So, now these young guys come to me and they want advice.
And so, I started advising them and I realized, wait a second, I know all this talent.
I have all these ideas.
And then I raise the fund.
And then I raise the fund because now I have the credibility because I've built things.
I know how to mentor.
I know how to coach these guys because I've done it myself.
And I bring people around me who help build these companies as well.
So, I have 70 people on the team who are the top designers, top tech people, you know, ways to manage it.
Then you raise the money and you charge, you charge this.
It's an illiquid vehicle, which means people lock up their money for effectively 12 years, usually is how it works.
12 years?
Well, it's 10 with like three extensions.
And so, these funds usually last 12 to 15 years just because they do, because it takes a while for things to go public.
And so, you lost people give you the money and you get some fee on the money to pay the team.
And then, and you invest and you invest it.
Most of the money goes into the ground the first kind of like you first, first you write like that.
You call it a series A or series B, you lead rounds, you take a big piece of the company, and then you'll follow on with more money in the future rounds alongside other friends.
So, a big part of your job is to help them recruit talent.
A big part of your job is to help them have other people put money in after you, right?
And so, because I know all the other people, you know, when I'm down here in Miami, there's a bunch of big fund managers.
We work together and you're helping them learn how to build a team, you're helping them learn how to work with the industry, helping them learn how to raise the money.
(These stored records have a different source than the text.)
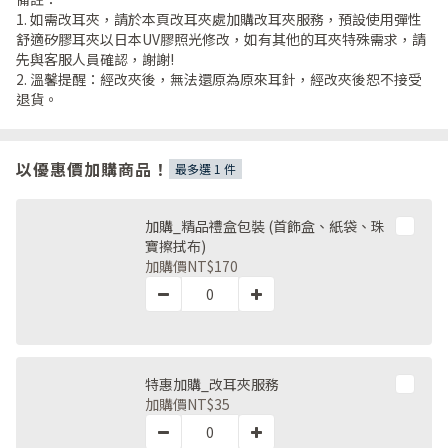
1. 如需改耳夾，請於本頁改耳夾處加購改耳夾服務，預設使用彈性
舒適矽膠耳夾以日本UV膠照光修改，如有其他的耳夾特殊需求，請
先與客服人員確認，謝謝!
2. 溫馨提醒：經改夾後，無法還原為原來耳針，經改夾後恕不接受
退貨。
以優惠價加購商品！
最多選 1 件
加購_精品禮盒包裝 (首飾盒、紙袋、珠
寶擦拭布)
加購價
NT$170
特惠加購_改耳夾服務
加購價
NT$35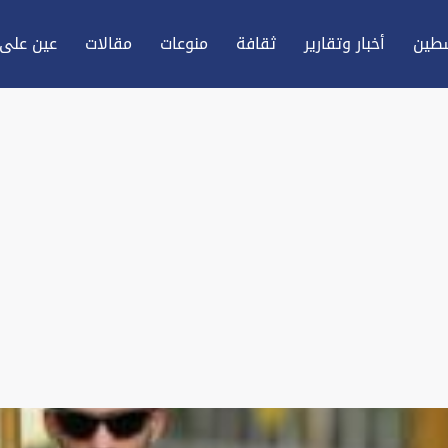
طين
أخبار وتقارير
ثقافة
منوعات
مقالات
عين علی 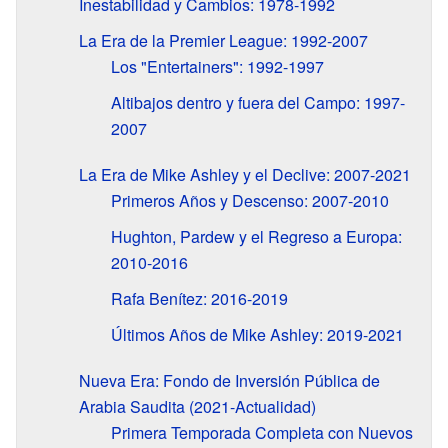
Inestabilidad y Cambios: 1978-1992
La Era de la Premier League: 1992-2007
Los "Entertainers": 1992-1997
Altibajos dentro y fuera del Campo: 1997-
2007
La Era de Mike Ashley y el Declive: 2007-2021
Primeros Años y Descenso: 2007-2010
Hughton, Pardew y el Regreso a Europa:
2010-2016
Rafa Benítez: 2016-2019
Últimos Años de Mike Ashley: 2019-2021
Nueva Era: Fondo de Inversión Pública de
Arabia Saudita (2021-Actualidad)
Primera Temporada Completa con Nuevos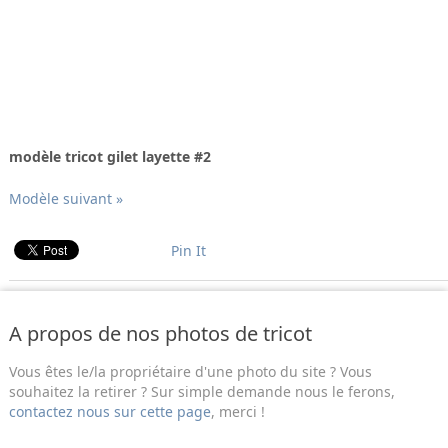
modèle tricot gilet layette #2
Modèle suivant »
Pin It
A propos de nos photos de tricot
Vous êtes le/la propriétaire d'une photo du site ? Vous
souhaitez la retirer ? Sur simple demande nous le ferons,
contactez nous sur cette page
, merci !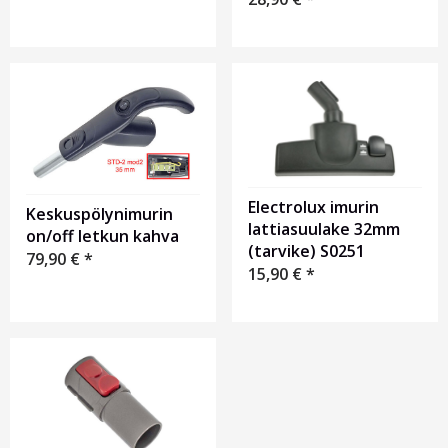
Electrolux imurin
Keskuspölynimurin
lattiasuulake 32mm
on/off letkun kahva
(tarvike) S0251
79,90
€
*
15,90
€
*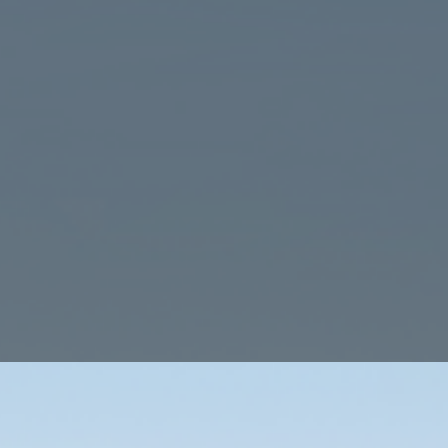
essfreie Umzugshilfe in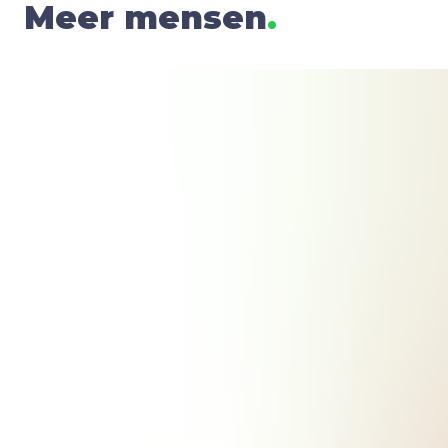
Meer mensen
.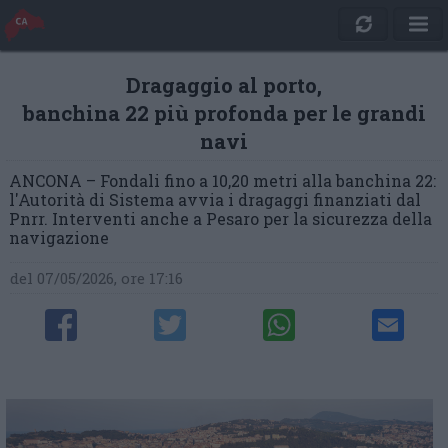
Dragaggio al porto,
banchina 22 più profonda per le grandi
navi
ANCONA – Fondali fino a 10,20 metri alla banchina 22:
l'Autorità di Sistema avvia i dragaggi finanziati dal
Pnrr. Interventi anche a Pesaro per la sicurezza della
navigazione
del 07/05/2026, ore 17:16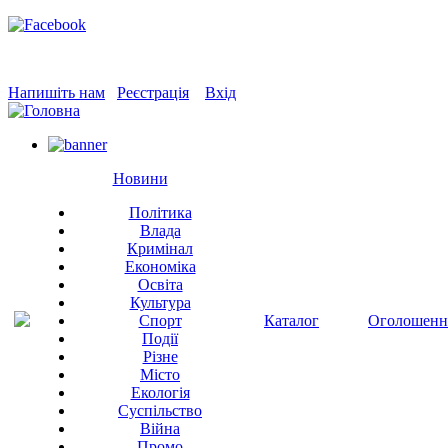
Напишіть нам
Реєстрація
Вхід
Новини
Політика
Влада
Кримінал
Економіка
Освіта
Культура
Спорт
Каталог
Оголошенн
Події
Різне
Місто
Екологія
Суспільство
Війна
Промо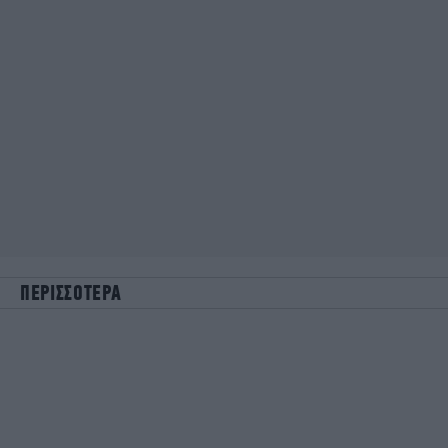
ΠΕΡΙΣΣΟΤΕΡΑ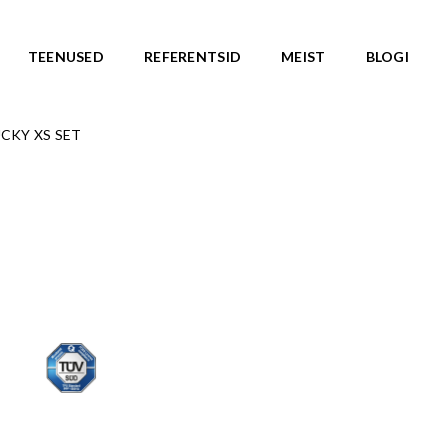
TEENUSED
REFERENTSID
MEIST
BLOGI
CKY XS SET
ASARJAD
SKATEPARGID
d
Kõik tooted
Valmislahendused
IC ROOTS
Minirambid
TE TO WILDLIFE
Skatepargi elemendid
LU teemasari
Plaza skatepargid
KA teemasari
Monoliitsed skatepargid
asari
Mobiilsed skatepargi elemendi
emasari
Pumptrackid (rattapargid
emasari
UUS!
RLD teemasari
LD teemasari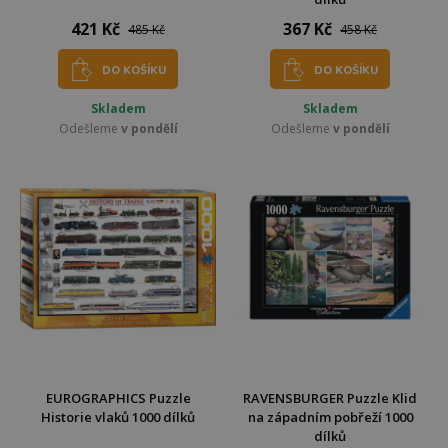
421 Kč
367 Kč
485 Kč
458 Kč
DO KOŠÍKU
DO KOŠÍKU
Skladem
Skladem
Odešleme
v pondělí
Odešleme
v pondělí
EUROGRAPHICS Puzzle
RAVENSBURGER Puzzle Klid
Historie vlaků 1000 dílků
na západním pobřeží 1000
dílků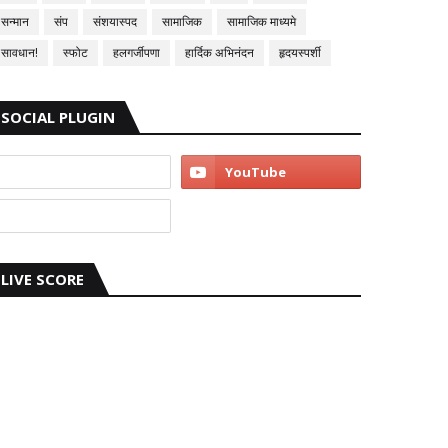
सन्मान
संप
संशयास्पद
सामाजिक
सामाजिक माध्यमे
सावधान!
स्फोट
हलगर्जीपणा
हार्दिक अभिनंदन
हृदयस्पर्शी
SOCIAL PLUGIN
LIVE SCORE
And then when you have, you know, sometimes you sell the company to someone else, sometimes you take it public.
And so it's a business model of kind of helping people create these things, helping them succeed.
How do you find winners?
How do you find winners?
How much of it is a founder, the entrepreneur.
And you know what?
There's no single right answer.
Some people are like, it's about the markets.
Some people are like, it's about the entrepreneur.
Some people, it's about the technology culture and tech talent.
Some people are just like, oh, it's just art and I just know.
You know, there's lots of ways of doing it.
For me, it's a combination.
Like you have, we spend a lot of time on technology culture.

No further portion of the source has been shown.